Connection Timeout and Suite/Checkpoint Not Found in Multi-threaded Execution (Using Separate Contexts per Thread)

Hi Great Expectations team and community,

I’m using Great Expectations with PySpark DataFrames in Databricks for data validation, following this general flow wrapped in a function:

  1. Create a new EphermalDataContext
  2. Create an Expectation Suite, add rules, and register it with the context
  3. Create a Checkpoint and add it to the context
  4. Run validation using the defined rules

:white_check_mark: Sequential Execution

When running this sequentially across multiple dataframes, everything works as expected. However, I still see some ConnectionError(timeout) messages in the logs, though validations pass.

Q1: What causes these timeouts? Are they related to usage tracking, Data Docs, or any API interactions?


:warning: Multi-threaded Execution

To improve performance, I switched to multi-threading using concurrent.futures.ThreadPoolExecutor. I ensure that each thread creates its own fresh DataContext.

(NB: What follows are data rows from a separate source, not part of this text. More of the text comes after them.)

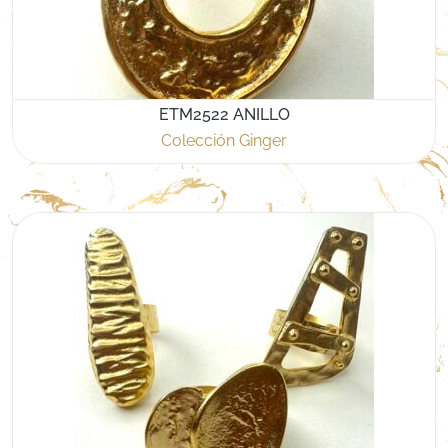
ETM2522 ANILLO
Colección Ginger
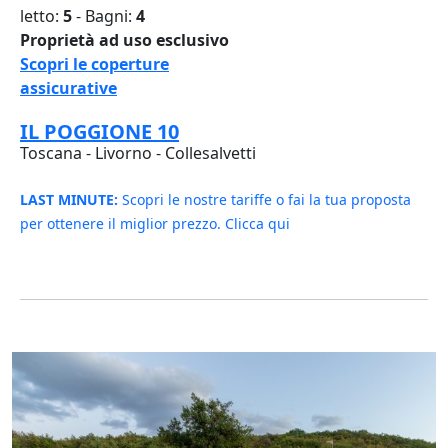
letto:
5
- Bagni:
4
Proprietà ad uso esclusivo
Scopri le coperture
assicurative
IL POGGIONE 10
Toscana - Livorno - Collesalvetti
LAST MINUTE:
Scopri le nostre tariffe o fai la tua proposta
per ottenere il miglior prezzo. Clicca qui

Still, for some dataframes, I get intermittent errors like:

  • Expectation suite not found in the context
  • Checkpoint not found in the context
  • Validation definition not found

These errors suggest that even though the context is isolated per thread, GE sometimes fails to locate suites or checkpoints created moments earlier in the same thread.

Q2: Is there any known issue with thread safety or race conditions in how suites and checkpoints are added and accessed in memory?

Q3: Would switching to multi-processing (vs threading) be more reliable for this use case?


Any advice, patterns, or configuration suggestions for safely running GE in a concurrent environment (especially with PySpark) would be highly appreciated.

Thanks in advance!